虫嫌いと潔癖症な人はこの船に乗ると改善されるでしょう。
(ただし一部の人は発狂します)
そして今夜、さすがに退屈に飽きたのかダメな男どものトランプによる賭場が開かれる。
金を賭けて目は真剣そのものだ。
ひとりは船内にも関わらずタバコを吸いだしちゃってるおやじも。
そりゃさすがにダメだろ!
しばらく眺めた後、再度酒を飲みにデッキへ。
すると二人組のおっさんがタバコを吸いながら話し込んでいたのでウイスキーを進めてみたところ、急遽酒宴が開催。
会話がほぼ全く通じていないのに妙に盛り上がった不思議な交流であった。
みんなストレートでガンガン飲みました
気分も良く、歯茎の腫れも気にならなくなり(そりゃそうだ)明日起きたら治ってそうな確信すらある。
気持ちよく爆睡。
翌朝
全く治ってねー
ちょっとひどくなったか? いや、変わらずか?
とにかくいよいよ治療を検討せねばならない気がする。
明日で下船。
食事もあと数回を残すのみである。
食料置き場を見に行ってみると
鶏がきれいさっぱりいなくなりました
そして犬もいねー… いるのは乗客の手荷物である鶏だけ
最後の夜、最上階デッキに上がって見上げるとそこは満天の星空だ。
ひとりで感動しながらまた飲んでいると、ハゲたおっさんがこちらに来て声をかけてきた。

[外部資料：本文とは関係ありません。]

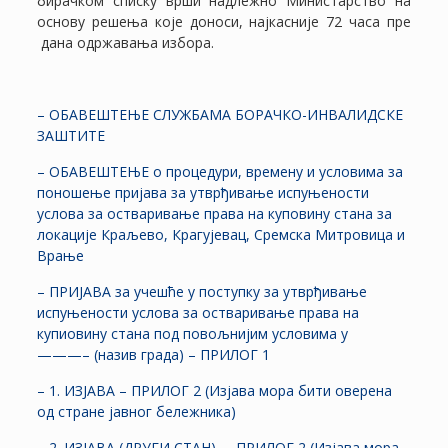
бирачком списку врши надлежно Министарство на
основу решења које доноси, најкасније 72 часа пре
дана одржавања избора.
– ОБАВЕШТЕЊЕ СЛУЖБАМА БОРАЧКО-ИНВАЛИДСКЕ
ЗАШТИТЕ
– ОБАВЕШТЕЊЕ о процедури, времену и условима за
поношење пријава за утврђивање испуњености
услова за остваривање права на куповину стана за
локације Краљево, Крагујевац, Сремска Митровица и
Врање
– ПРИЈАВА за учешће у поступку за утврђивање
испуњености услова за остваривање права на
купиовину стана под повољнијим условима у
———– (назив града) – ПРИЛОГ 1
– 1. ИЗЈАВА – ПРИЛОГ 2 (Изјава мора бити оверена
од стране јавног бележника)
– 2. ИЗЈАВА (ДРУГИ СТАН) – ПРИЛОГ 2 (Изјава мора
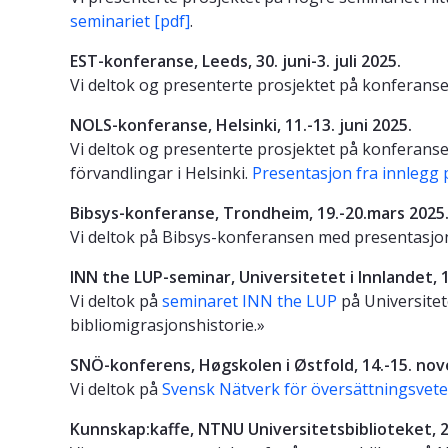
seminariet [pdf]
.
EST-konferanse, Leeds, 30. juni-3. juli 2025.
Vi deltok og presenterte prosjektet på konferans
NOLS-konferanse, Helsinki, 11.-13. juni 2025.
Vi deltok og presenterte prosjektet på konferanse
förvandlingar i Helsinki.
Presentasjon fra innlegg 
Bibsys-konferanse, Trondheim, 19.-20.mars 2025
Vi deltok på Bibsys-konferansen med presentasjone
INN the LUP-seminar, Universitetet i Innlandet,
Vi deltok på
seminaret INN the LUP
på Universite
bibliomigrasjonshistorie.»
SNÖ-konferens, Høgskolen i Østfold, 14.-15. no
Vi deltok på
Svensk Nätverk för översättningsveten
Kunnskap:kaffe, NTNU Universitetsbiblioteket, 2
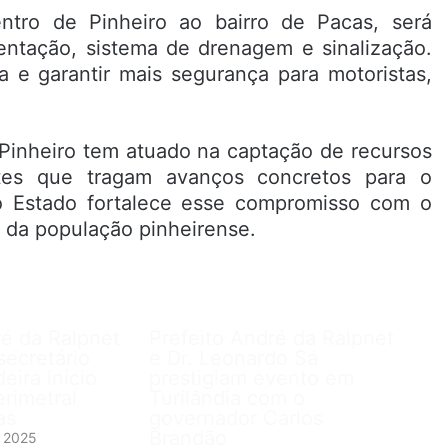
entro de Pinheiro ao bairro de Pacas, será
entação, sistema de drenagem e sinalização.
a e garantir mais segurança para motoristas,
e Pinheiro tem atuado na captação de recursos
tes que tragam avanços concretos para o
o Estado fortalece esse compromisso com o
 da população pinheirense.
ré da Ralpnet
Prefeito André da Ralpnet
secretário
e Dr. Leonardo Sá
eira início
prestigiam evento em
rimetral
Turilândia com o
as
governador Carlos
Brandão
e 2025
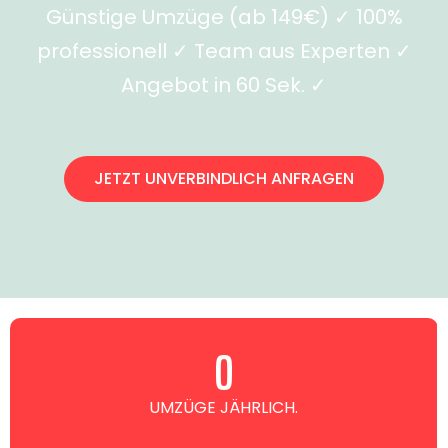
Günstige Umzüge (ab 149€) ✓ 100%
professionell ✓ Team aus Experten ✓
Angebot in 60 Sek. ✓
JETZT UNVERBINDLICH ANFRAGEN
0
UMZÜGE JÄHRLICH.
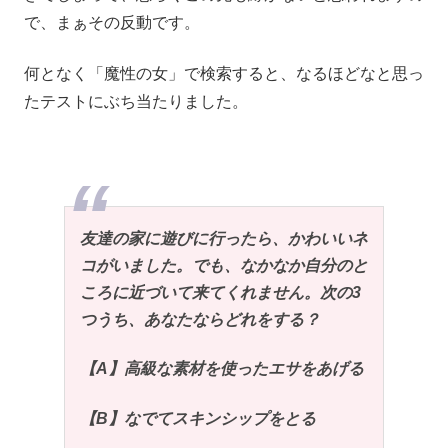
で、まぁその反動です。
何となく「魔性の女」で検索すると、なるほどなと思っ
たテストにぶち当たりました。
友達の家に遊びに行ったら、かわいいネ
コがいました。でも、なかなか自分のと
ころに近づいて来てくれません。次の3
つうち、あなたならどれをする？
【A】高級な素材を使ったエサをあげる
【B】なでてスキンシップをとる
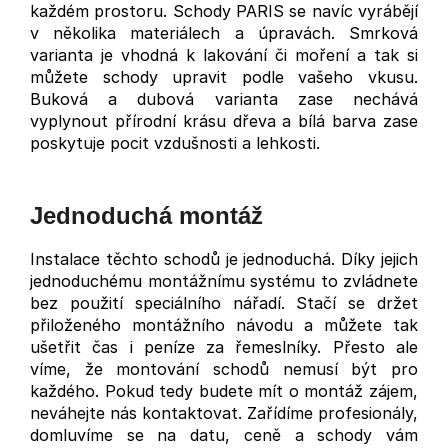
každém prostoru. Schody PARIS se navíc vyrábějí
v několika materiálech a úpravách. Smrková
varianta je vhodná k lakování či moření a tak si
můžete schody upravit podle vašeho vkusu.
Buková a dubová varianta zase nechává
vyplynout přírodní krásu dřeva a bílá barva zase
poskytuje pocit vzdušnosti a lehkosti.
Jednoduchá montáž
Instalace těchto schodů je jednoduchá. Díky jejich
jednoduchému montážnímu systému to zvládnete
bez použití speciálního nářadí. Stačí se držet
přiloženého montážního návodu a můžete tak
ušetřit čas i peníze za řemeslníky. Přesto ale
víme, že montování schodů nemusí být pro
každého. Pokud tedy budete mít o montáž zájem,
neváhejte nás kontaktovat. Zařídíme profesionály,
domluvíme se na datu, ceně a schody vám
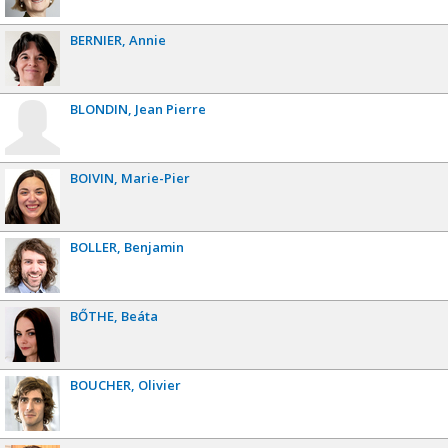
BERNIER
Annie
BLONDIN
Jean Pierre
BOIVIN
Marie-Pier
BOLLER
Benjamin
BŐTHE
Beáta
BOUCHER
Olivier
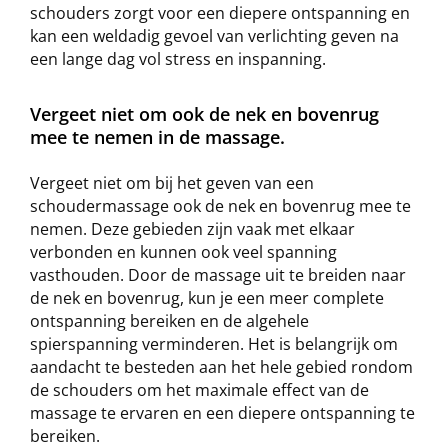
schouders zorgt voor een diepere ontspanning en
kan een weldadig gevoel van verlichting geven na
een lange dag vol stress en inspanning.
Vergeet niet om ook de nek en bovenrug
mee te nemen in de massage.
Vergeet niet om bij het geven van een
schoudermassage ook de nek en bovenrug mee te
nemen. Deze gebieden zijn vaak met elkaar
verbonden en kunnen ook veel spanning
vasthouden. Door de massage uit te breiden naar
de nek en bovenrug, kun je een meer complete
ontspanning bereiken en de algehele
spierspanning verminderen. Het is belangrijk om
aandacht te besteden aan het hele gebied rondom
de schouders om het maximale effect van de
massage te ervaren en een diepere ontspanning te
bereiken.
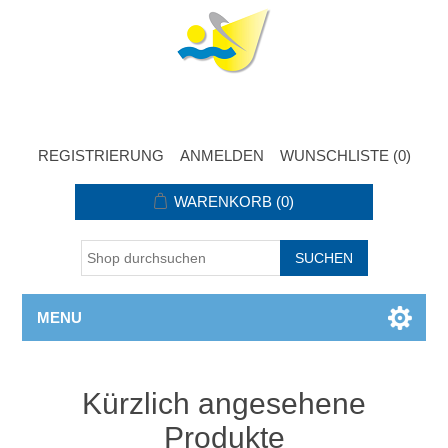
REGISTRIERUNG
ANMELDEN
WUNSCHLISTE
(0)
WARENKORB
(0)
MENU
Kürzlich angesehene
Produkte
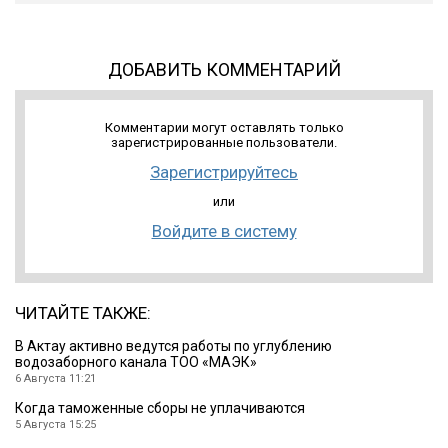
ДОБАВИТЬ КОММЕНТАРИЙ
Комментарии могут оставлять только
зарегистрированные пользователи.
Зарегистрируйтесь
или
Войдите в систему
ЧИТАЙТЕ ТАКЖЕ:
В Актау активно ведутся работы по углублению
водозаборного канала ТОО «МАЭК»
6 Августа 11:21
Когда таможенные сборы не уплачиваются
5 Августа 15:25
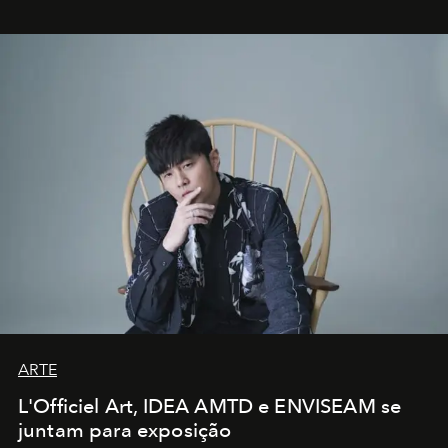
ARTE
L'Officiel Art, IDEA AMTD e ENVISEAM se
juntam para exposição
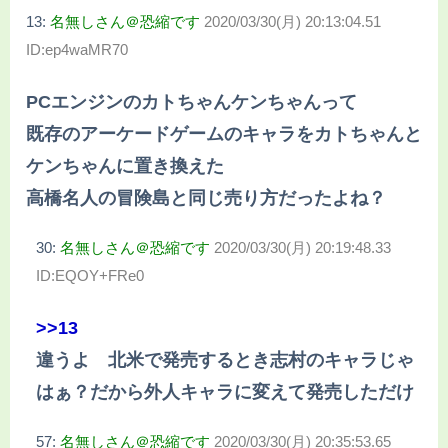
13:
名無しさん＠恐縮です
2020/03/30(月) 20:13:04.51
ID:ep4waMR70
PCエンジンのカトちゃんケンちゃんって
既存のアーケードゲームのキャラをカトちゃんと
ケンちゃんに置き換えた
高橋名人の冒険島と同じ売り方だったよね？
30:
名無しさん＠恐縮です
2020/03/30(月) 20:19:48.33
ID:EQOY+FRe0
>>13
違うよ 北米で発売するとき志村のキャラじゃ
はぁ？だから外人キャラに変えて発売しただけ
57:
名無しさん＠恐縮です
2020/03/30(月) 20:35:53.65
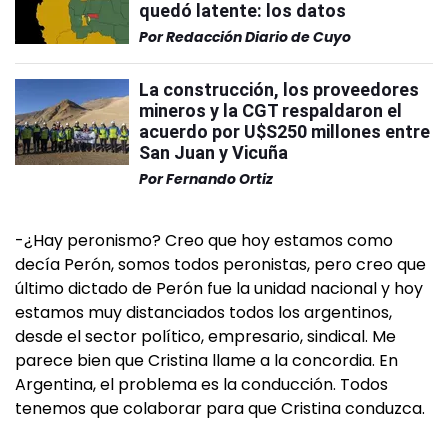
quedó latente: los datos
Por
Redacción Diario de Cuyo
La construcción, los proveedores
mineros y la CGT respaldaron el
acuerdo por U$S250 millones entre
San Juan y Vicuña
Por
Fernando Ortiz
-¿Hay peronismo? Creo que hoy estamos como
decía Perón, somos todos peronistas, pero creo que
último dictado de Perón fue la unidad nacional y hoy
estamos muy distanciados todos los argentinos,
desde el sector político, empresario, sindical. Me
parece bien que Cristina llame a la concordia. En
Argentina, el problema es la conducción. Todos
tenemos que colaborar para que Cristina conduzca.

なぜかたまーに肩を叩きながら声をかけてきたおっさんだ。
酔っているのかフラフラ近づいてきて、また肩を叩いて「元気か?」と声をかけて船長室へ。
…あんた船長さんだったの?
この適当さと大自然、そして人の良さ。
ペルー気に入った。
翌朝、船はついにイキトス港へ。
ヘンリー号の兄弟もたくさん
乗船してから6日、出航してから5日かけて目的地に到着である。
隣人たちにも愛着が沸き、降りる時は何とも寂しいもんです。
そして下船。
改めて見るとものすごい着岸の仕方してる…
結局歯の改善は全くないままジャングル都市に到着してしまった。